The Gabriel A. Almond Award is presented annually by the American Political Science Association (APSA) to honor the best doctoral dissertation in the field of comparative politics.
David Peyton is a Donald R. Beall Postdoctoral Fellow in the Department of Defense Analysis at the Naval Postgraduate School. He will begin work in the Office of Foreign Assets Control at the U.S. Treasury Department in the fall of 2021.
David received his Ph.D. from the department of political science at Northwestern University, where he studied the politics of development, violent conflict, and international interventions in postcolonial states. His dissertation project analyzed strategies of property protection in areas affected by intrastate war, focusing on the Democratic Republic of Congo, where he spent 20 months conducting doctoral fieldwork. His research has been supported by Fulbright-Hays, the Social Science Research Council, Foreign Language and Area Studies Program, National Security Education Program, Conflict and Development Foundation, Buffett Institute for Global Affairs, and a one-year doctoral exchange fellowship at the Centre de Recherches Internationales at Sciences Po in Paris, France.
Prior to his doctoral studies, David worked as a writer and editor at the Africa Center for Strategic Studies at the U.S. National Defense University and served as a Tom Lantos Congressional Fellow in the office of Congressman Tom Perriello. He has also worked as a research associate at Urwego Bank in Kigali, Rwanda, where he conducted market research on small and medium-sized enterprises. David received a bachelor’s degree in international relations from Wheaton College and is an alumnus of the school’s Human Needs and Global Resources program.
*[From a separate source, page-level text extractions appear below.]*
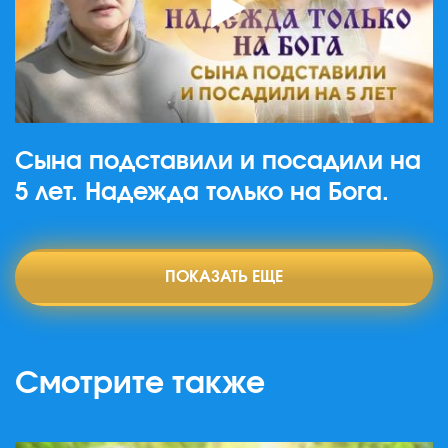
Сына подставили и посадили на
5 лет. Надежда только на Бога.
ПОКАЗАТЬ ЕЩЕ
Смотрите также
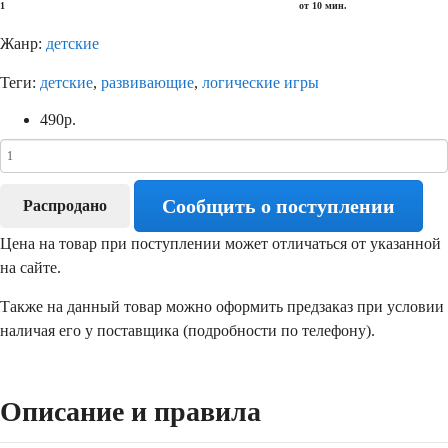
1
от 10 мин.
Жанр:
детские
Теги:
детские
,
развивающие
,
логические игры
490
р.
Сообщить о поступлении
Распродано
Цена на товар при поступлении может отличаться от указанной
на сайте.
Также на данный товар можно оформить предзаказ при условии
наличая его у поставщика (подробности по телефону).
Описание и правила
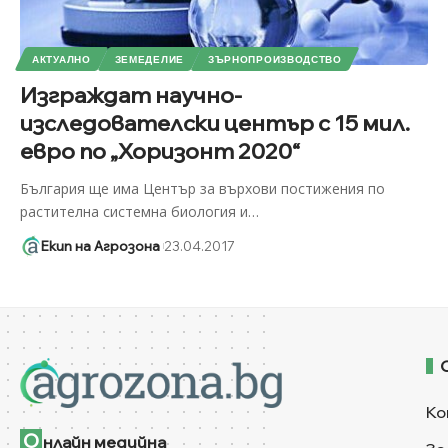
АКТУАЛНО
ЗЕМЕДЕЛИЕ
ЗЪРНОПРОИЗВОДСТВО
Изграждат научно-
изследователски център с 15 мил.
евро по „Хоризонт 2020“
България ще има Център за върхови постижения по
растителна системна биология и
…
Екип на Агрозона
23.04.2017
Ко
О
нлайн медийна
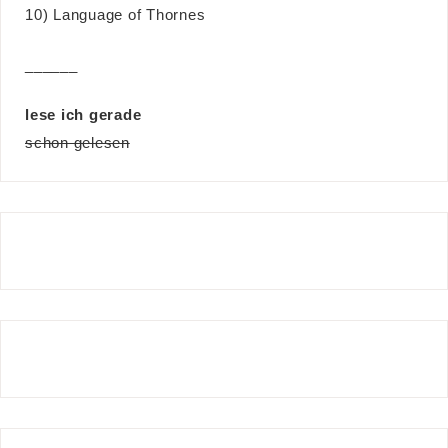
10) Language of Thornes
______
lese ich gerade
schon gelesen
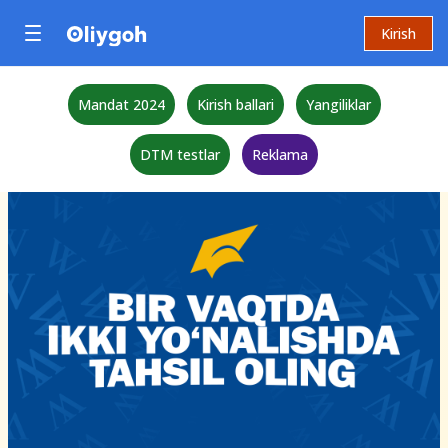
Kirish
Mandat 2024
Kirish ballari
Yangiliklar
DTM testlar
Reklama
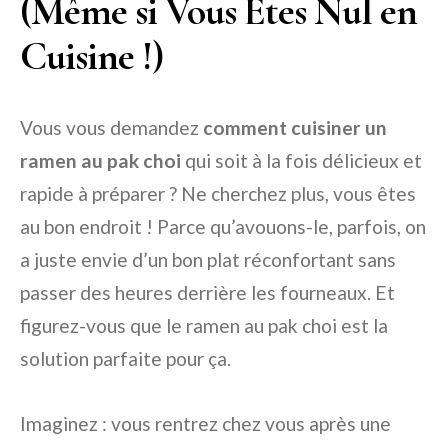
(Même si Vous Êtes Nul en
Cuisine !)
Vous vous demandez
comment cuisiner un
ramen au pak choi
qui soit à la fois délicieux et
rapide à préparer ? Ne cherchez plus, vous êtes
au bon endroit ! Parce qu’avouons-le, parfois, on
a juste envie d’un bon plat réconfortant sans
passer des heures derrière les fourneaux. Et
figurez-vous que le ramen au pak choi est la
solution parfaite pour ça.
Imaginez : vous rentrez chez vous après une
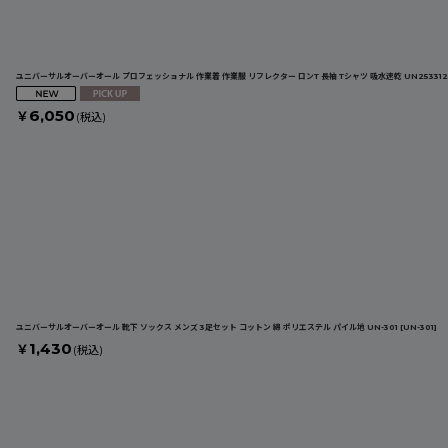
ユニバーサルオーバーオール プロフェッショナル 作業着 作業服 リフレクター ロンT 長袖 Tシャツ 吸水速乾 UN253312
6,050
￥
(税込)
ユニバーサルオーバーオール 靴下 ソックス メンズ 3足セット コットン 綿 ポリエステル パイル地 UN-301
[
UN-301
]
1,430
￥
(税込)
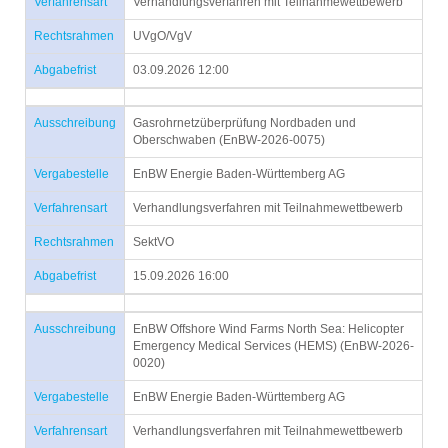
Verfahrensart
Verhandlungsverfahren mit Teilnahmewettbewerb
Rechtsrahmen
UVgO/VgV
Abgabefrist
03.09.2026 12:00
Ausschreibung
Gasrohrnetzüberprüfung Nordbaden und
Oberschwaben (EnBW-2026-0075)
Vergabestelle
EnBW Energie Baden-Württemberg AG
Verfahrensart
Verhandlungsverfahren mit Teilnahmewettbewerb
Rechtsrahmen
SektVO
Abgabefrist
15.09.2026 16:00
Ausschreibung
EnBW Offshore Wind Farms North Sea: Helicopter
Emergency Medical Services (HEMS) (EnBW-2026-
0020)
Vergabestelle
EnBW Energie Baden-Württemberg AG
Verfahrensart
Verhandlungsverfahren mit Teilnahmewettbewerb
Chantal Berman is an Assistant Professor of Government at Georgetown University, where she is affiliated with the Program in Conflict Resolution. At Georgetown, Chantal teaches courses on social movements and revolutions, authoritarianism, and comparative politics. Her research focuses on interactions between protest movements and the state, with a particular focus on how protests may affect governance and distribution, and understanding patterns of state violence towards activists. Chantal earned her PhD in Politics at Princeton University and her BA in International Relations from Brown University. Chantal is a French-American citizen and she resides in Washington, D.C., with her fiancé, dog, and cat.
Citation from Award Committee
This award was created in recognition of Gabriel Almond’s scholarly work, which contributed theoretically and empirically to our understanding of comparative politics. This year, the committee faced the challenge of choosing among a large number of impressive doctoral dissertations in the field of comparative politics. It was a difficult task, as the quality of the work we read was very high.
The two dissertations to be awarded the 2021 Gabriel A. Almond Award are representative of the best work in Political Science. They are guided by interesting and significant questions, produce theoretical contributions building on the existing literature, and test their hypothesis in an innovative, systematic and empirically sophisticated way.
“Protest, Social Policy, and Political Regimes,” by Chantal Berman, asks why many contemporary democratic transitions fall short of popular demands for economic opportunity and social protection. Employing a structured, focused comparison of Tunisia and Morocco, Chantal shows that that “failed” revolutions amplify the threat perceptions of surviving elites and the threshold of mobilization at which they will grant concessions. Social concessions follow as a way to demobilize mass opposition while avoiding political reform. In successful democratizing revolutions, on the other hand, coalition-building often makes elites want to undermine opponents’ attempts at social reforms and produces instead exclusive concessions to smaller, well-organized protest groups.
“Property Security in the Midst of Insecurity: Wealth, Violence, and Institutional Stasis in the Democratic Republic of Congo,” by David Peyton, asks why, if contemporary development theory is right that investment is rare and unproductive when tenure security is uncertain, there are so many people purchasing properties and extracting value from them at times of profound insecurity. Analyzing original data from four Congolese urban centers, David shows that “adaptive practices” (the de facto actions that people take to advance their economic interests in the absence of effective legal protections) compensate for state institutions that provide few constraints on behavior and that leave the options for acquiring and defending property relatively open.
We congratulate Chantal and David on being the deserving recipients of this year’s Gabriel A. Almond Award.
APSA thanks the committee members for their service: Professor David Rueda (Chair), University of Oxford; Dr. Jaimie Bleck, University of Notre Dame; and Dr. David T. Buckley, University of Louisville.